Transcribed page contents:
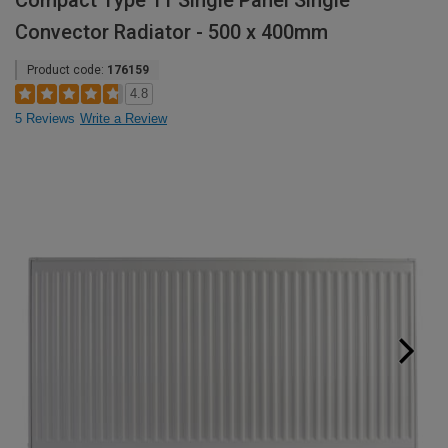
Compact Type 11 Single Panel Single
Convector Radiator - 500 x 400mm
Product code:
176159
4.8
5 Reviews
Write a Review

EXERCISE PROMPT — All of the data should come back exactly as written, but without pictures.

SOLUTION —
Compact Type 11 Single Panel Single
Convector Radiator - 500 x 400mm
Product code:
176159
4.8
5 Reviews
Write a Review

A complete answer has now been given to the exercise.